--- START ---

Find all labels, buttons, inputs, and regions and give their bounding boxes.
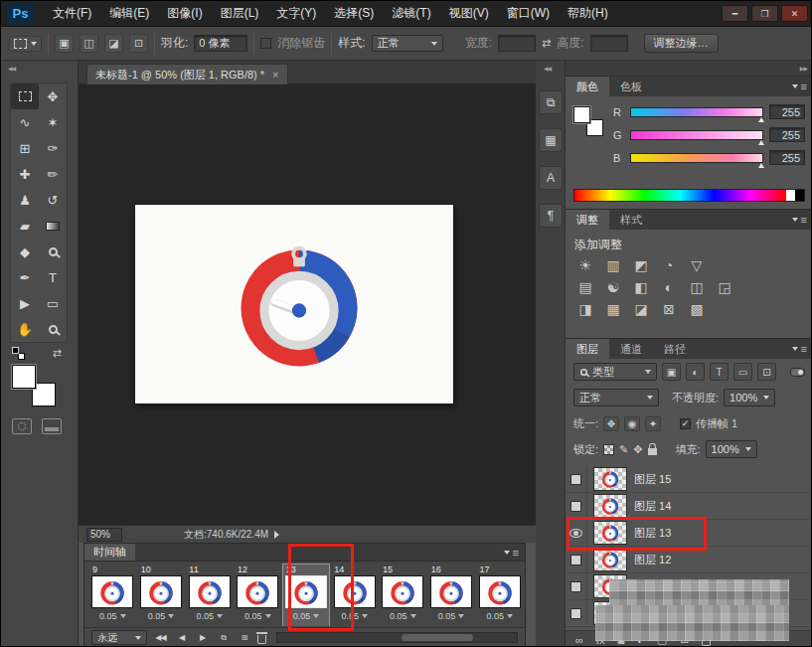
- lock-all-icon[interactable]: [648, 448, 657, 455]
- green-value-input[interactable]: 255: [769, 127, 805, 142]
- filter-type-select[interactable]: 类型: [573, 363, 657, 381]
- photo-filter-icon[interactable]: ◐: [657, 277, 681, 297]
- frame-thumbnail[interactable]: [382, 575, 423, 608]
- panel-menu-icon[interactable]: ≡: [792, 210, 812, 230]
- lock-transparency-icon[interactable]: [603, 444, 614, 455]
- filter-pixel-layers-icon[interactable]: ▣: [662, 363, 681, 381]
- pen-tool[interactable]: ✒: [11, 264, 39, 290]
- info-panel-icon[interactable]: ▦: [539, 128, 563, 152]
- hue-saturation-icon[interactable]: ▤: [573, 277, 597, 297]
- lasso-tool[interactable]: ∿: [11, 109, 39, 135]
- tab-timeline[interactable]: 时间轴: [84, 544, 135, 561]
- frame-delay[interactable]: 0.05: [186, 608, 233, 623]
- filter-smart-objects-icon[interactable]: ⊡: [757, 363, 776, 381]
- filtering-toggle[interactable]: [790, 368, 805, 377]
- frame-delay[interactable]: 0.05: [89, 608, 136, 623]
- gradient-tool[interactable]: [39, 213, 67, 239]
- status-arrow-icon[interactable]: [274, 531, 279, 539]
- frame-11[interactable]: 11 0.05: [186, 565, 233, 626]
- exposure-icon[interactable]: ◔: [657, 255, 681, 275]
- panel-menu-icon[interactable]: ≡: [504, 544, 525, 561]
- eyedropper-tool[interactable]: ✑: [39, 135, 67, 161]
- menu-type[interactable]: 文字(Y): [267, 1, 325, 27]
- layer-row[interactable]: 图层 14: [566, 493, 812, 520]
- menu-view[interactable]: 视图(V): [440, 1, 498, 27]
- spectrum-black-cell[interactable]: [795, 190, 804, 201]
- brush-tool[interactable]: ✏: [39, 161, 67, 187]
- feather-input[interactable]: 0 像素: [194, 35, 247, 52]
- gradient-map-icon[interactable]: ▩: [685, 299, 709, 319]
- layer-row[interactable]: 图层 15: [566, 466, 812, 493]
- expand-strip-icon[interactable]: ◀◀: [544, 65, 551, 72]
- menu-layer[interactable]: 图层(L): [212, 1, 268, 27]
- frame-thumbnail[interactable]: [334, 575, 376, 608]
- zoom-level-input[interactable]: 50%: [86, 528, 122, 542]
- menu-select[interactable]: 选择(S): [325, 1, 383, 27]
- paragraph-panel-icon[interactable]: ¶: [539, 204, 563, 228]
- color-spectrum-ramp[interactable]: [573, 189, 805, 202]
- levels-icon[interactable]: ▥: [601, 255, 625, 275]
- unify-style-icon[interactable]: ✦: [645, 416, 661, 431]
- frame-thumbnail[interactable]: [237, 575, 278, 608]
- propagate-frame-checkbox[interactable]: ✓: [680, 418, 691, 429]
- frame-thumbnail[interactable]: [189, 575, 231, 608]
- frame-14[interactable]: 14 0.05: [331, 565, 378, 626]
- selection-add-icon[interactable]: ◫: [80, 34, 98, 53]
- clone-stamp-tool[interactable]: ♟: [11, 187, 39, 213]
- play-button[interactable]: ▶: [195, 630, 210, 645]
- frame-thumbnail[interactable]: [285, 575, 327, 608]
- frame-thumbnail[interactable]: [430, 575, 472, 608]
- spot-healing-brush-tool[interactable]: ✚: [11, 161, 39, 187]
- tab-paths[interactable]: 路径: [653, 339, 697, 359]
- filter-type-layers-icon[interactable]: T: [710, 363, 729, 381]
- selection-subtract-icon[interactable]: ◪: [104, 34, 123, 53]
- color-balance-icon[interactable]: ☯: [601, 277, 625, 297]
- blue-value-input[interactable]: 255: [769, 150, 805, 165]
- invert-icon[interactable]: ◨: [573, 299, 597, 319]
- color-lookup-icon[interactable]: ◲: [713, 277, 736, 297]
- layer-thumbnail[interactable]: [593, 521, 627, 545]
- rectangular-marquee-tool[interactable]: [11, 83, 39, 109]
- clone-source-panel-icon[interactable]: ⧉: [539, 90, 563, 114]
- spectrum-white-cell[interactable]: [786, 190, 795, 201]
- hand-tool[interactable]: ✋: [11, 316, 39, 342]
- filter-shape-layers-icon[interactable]: ▭: [733, 363, 752, 381]
- screen-mode-icon[interactable]: [42, 418, 62, 434]
- layer-name[interactable]: 图层 13: [634, 526, 671, 541]
- character-panel-icon[interactable]: A: [539, 166, 563, 190]
- close-button[interactable]: ✕: [781, 5, 808, 22]
- unify-position-icon[interactable]: ✥: [603, 416, 619, 431]
- tool-preset-dropdown[interactable]: [9, 36, 42, 52]
- blend-mode-select[interactable]: 正常: [573, 389, 659, 406]
- zoom-tool[interactable]: [39, 316, 67, 342]
- tab-color[interactable]: 颜色: [566, 77, 609, 96]
- minimize-button[interactable]: ━: [722, 5, 748, 22]
- red-slider[interactable]: [630, 107, 763, 117]
- layer-row[interactable]: 图层 12: [566, 547, 812, 573]
- frame-delay[interactable]: 0.05: [380, 608, 426, 623]
- eraser-tool[interactable]: ▰: [11, 213, 39, 239]
- tab-layers[interactable]: 图层: [566, 339, 609, 359]
- layer-thumbnail[interactable]: [593, 494, 627, 518]
- frame-thumbnail[interactable]: [140, 575, 182, 608]
- scrollbar-thumb[interactable]: [402, 634, 473, 641]
- blur-tool[interactable]: ◆: [11, 239, 39, 264]
- new-frame-button[interactable]: ⊞: [237, 630, 251, 645]
- layer-row-layer-13[interactable]: 图层 13: [566, 520, 812, 547]
- quick-selection-tool[interactable]: ✶: [39, 109, 67, 135]
- spectrum-gradient[interactable]: [574, 190, 786, 201]
- selective-color-icon[interactable]: ⊠: [657, 299, 681, 319]
- panel-menu-icon[interactable]: ≡: [792, 77, 812, 96]
- move-tool[interactable]: ✥: [39, 83, 67, 109]
- layer-name[interactable]: 图层 12: [634, 553, 671, 567]
- type-tool[interactable]: T: [39, 264, 67, 290]
- blue-slider[interactable]: [630, 153, 763, 163]
- frame-9[interactable]: 9 0.05: [89, 565, 136, 626]
- frame-delay[interactable]: 0.05: [476, 608, 523, 623]
- visibility-box-icon[interactable]: [570, 474, 581, 485]
- frame-delay[interactable]: 0.05: [138, 608, 185, 623]
- menu-help[interactable]: 帮助(H): [559, 1, 617, 27]
- visibility-box-icon[interactable]: [570, 608, 581, 619]
- menu-window[interactable]: 窗口(W): [498, 1, 559, 27]
- tab-swatches[interactable]: 色板: [609, 77, 653, 96]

--- END ---

**TRY IT**
The result should be the same data as above, line for line, with the pictures gone.

**FINAL ANSWER**
Find all labels, buttons, inputs, and regions and give their bounding boxes.
- lock-all-icon[interactable]: [648, 448, 657, 455]
- green-value-input[interactable]: 255: [769, 127, 805, 142]
- filter-type-select[interactable]: 类型: [573, 363, 657, 381]
- photo-filter-icon[interactable]: ◐: [657, 277, 681, 297]
- frame-thumbnail[interactable]: [382, 575, 423, 608]
- panel-menu-icon[interactable]: ≡: [792, 210, 812, 230]
- lock-transparency-icon[interactable]: [603, 444, 614, 455]
- filter-pixel-layers-icon[interactable]: ▣: [662, 363, 681, 381]
- pen-tool[interactable]: ✒: [11, 264, 39, 290]
- info-panel-icon[interactable]: ▦: [539, 128, 563, 152]
- hue-saturation-icon[interactable]: ▤: [573, 277, 597, 297]
- lasso-tool[interactable]: ∿: [11, 109, 39, 135]
- tab-timeline[interactable]: 时间轴: [84, 544, 135, 561]
- frame-delay[interactable]: 0.05: [186, 608, 233, 623]
- filter-smart-objects-icon[interactable]: ⊡: [757, 363, 776, 381]
- filtering-toggle[interactable]: [790, 368, 805, 377]
- frame-delay[interactable]: 0.05: [89, 608, 136, 623]
- gradient-tool[interactable]: [39, 213, 67, 239]
- status-arrow-icon[interactable]: [274, 531, 279, 539]
- frame-11[interactable]: 11 0.05: [186, 565, 233, 626]
- exposure-icon[interactable]: ◔: [657, 255, 681, 275]
- panel-menu-icon[interactable]: ≡: [504, 544, 525, 561]
- eyedropper-tool[interactable]: ✑: [39, 135, 67, 161]
- menu-type[interactable]: 文字(Y): [267, 1, 325, 27]
- layer-row[interactable]: 图层 14: [566, 493, 812, 520]
- menu-view[interactable]: 视图(V): [440, 1, 498, 27]
- spectrum-black-cell[interactable]: [795, 190, 804, 201]
- brush-tool[interactable]: ✏: [39, 161, 67, 187]
- feather-input[interactable]: 0 像素: [194, 35, 247, 52]
- gradient-map-icon[interactable]: ▩: [685, 299, 709, 319]
- layer-row[interactable]: 图层 15: [566, 466, 812, 493]
- expand-strip-icon[interactable]: ◀◀: [544, 65, 551, 72]
- menu-layer[interactable]: 图层(L): [212, 1, 268, 27]
- frame-thumbnail[interactable]: [334, 575, 376, 608]
- zoom-level-input[interactable]: 50%: [86, 528, 122, 542]
- menu-select[interactable]: 选择(S): [325, 1, 383, 27]
- paragraph-panel-icon[interactable]: ¶: [539, 204, 563, 228]
- color-spectrum-ramp[interactable]: [573, 189, 805, 202]
- levels-icon[interactable]: ▥: [601, 255, 625, 275]
- unify-style-icon[interactable]: ✦: [645, 416, 661, 431]
- frame-thumbnail[interactable]: [237, 575, 278, 608]
- propagate-frame-checkbox[interactable]: ✓: [680, 418, 691, 429]
- frame-thumbnail[interactable]: [189, 575, 231, 608]
- frame-14[interactable]: 14 0.05: [331, 565, 378, 626]
- selection-add-icon[interactable]: ◫: [80, 34, 98, 53]
- clone-stamp-tool[interactable]: ♟: [11, 187, 39, 213]
- play-button[interactable]: ▶: [195, 630, 210, 645]
- frame-thumbnail[interactable]: [285, 575, 327, 608]
- frame-thumbnail[interactable]: [430, 575, 472, 608]
- spot-healing-brush-tool[interactable]: ✚: [11, 161, 39, 187]
- tab-paths[interactable]: 路径: [653, 339, 697, 359]
- filter-type-layers-icon[interactable]: T: [710, 363, 729, 381]
- selection-subtract-icon[interactable]: ◪: [104, 34, 123, 53]
- color-balance-icon[interactable]: ☯: [601, 277, 625, 297]
- blue-value-input[interactable]: 255: [769, 150, 805, 165]
- invert-icon[interactable]: ◨: [573, 299, 597, 319]
- color-lookup-icon[interactable]: ◲: [713, 277, 736, 297]
- layer-thumbnail[interactable]: [593, 521, 627, 545]
- rectangular-marquee-tool[interactable]: [11, 83, 39, 109]
- clone-source-panel-icon[interactable]: ⧉: [539, 90, 563, 114]
- spectrum-white-cell[interactable]: [786, 190, 795, 201]
- hand-tool[interactable]: ✋: [11, 316, 39, 342]
- filter-shape-layers-icon[interactable]: ▭: [733, 363, 752, 381]
- screen-mode-icon[interactable]: [42, 418, 62, 434]
- layer-name[interactable]: 图层 13: [634, 526, 671, 541]
- character-panel-icon[interactable]: A: [539, 166, 563, 190]
- close-button[interactable]: ✕: [781, 5, 808, 22]
- unify-position-icon[interactable]: ✥: [603, 416, 619, 431]
- tool-preset-dropdown[interactable]: [9, 36, 42, 52]
- blend-mode-select[interactable]: 正常: [573, 389, 659, 406]
- zoom-tool[interactable]: [39, 316, 67, 342]
- tab-color[interactable]: 颜色: [566, 77, 609, 96]
- minimize-button[interactable]: ━: [722, 5, 748, 22]
- red-slider[interactable]: [630, 107, 763, 117]
- layer-row[interactable]: 图层 12: [566, 547, 812, 573]
- frame-delay[interactable]: 0.05: [380, 608, 426, 623]
- eraser-tool[interactable]: ▰: [11, 213, 39, 239]
- tab-layers[interactable]: 图层: [566, 339, 609, 359]
- layer-thumbnail[interactable]: [593, 494, 627, 518]
- frame-thumbnail[interactable]: [140, 575, 182, 608]
- scrollbar-thumb[interactable]: [402, 634, 473, 641]
- blur-tool[interactable]: ◆: [11, 239, 39, 264]
- new-frame-button[interactable]: ⊞: [237, 630, 251, 645]
- layer-row-layer-13[interactable]: 图层 13: [566, 520, 812, 547]
- quick-selection-tool[interactable]: ✶: [39, 109, 67, 135]
- spectrum-gradient[interactable]: [574, 190, 786, 201]
- selective-color-icon[interactable]: ⊠: [657, 299, 681, 319]
- panel-menu-icon[interactable]: ≡: [792, 77, 812, 96]
- move-tool[interactable]: ✥: [39, 83, 67, 109]
- layer-name[interactable]: 图层 12: [634, 553, 671, 567]
- type-tool[interactable]: T: [39, 264, 67, 290]
- blue-slider[interactable]: [630, 153, 763, 163]
- frame-9[interactable]: 9 0.05: [89, 565, 136, 626]
- frame-delay[interactable]: 0.05: [476, 608, 523, 623]
- visibility-box-icon[interactable]: [570, 474, 581, 485]
- frame-delay[interactable]: 0.05: [138, 608, 185, 623]
- menu-help[interactable]: 帮助(H): [559, 1, 617, 27]
- visibility-box-icon[interactable]: [570, 608, 581, 619]
- menu-window[interactable]: 窗口(W): [498, 1, 559, 27]
- tab-swatches[interactable]: 色板: [609, 77, 653, 96]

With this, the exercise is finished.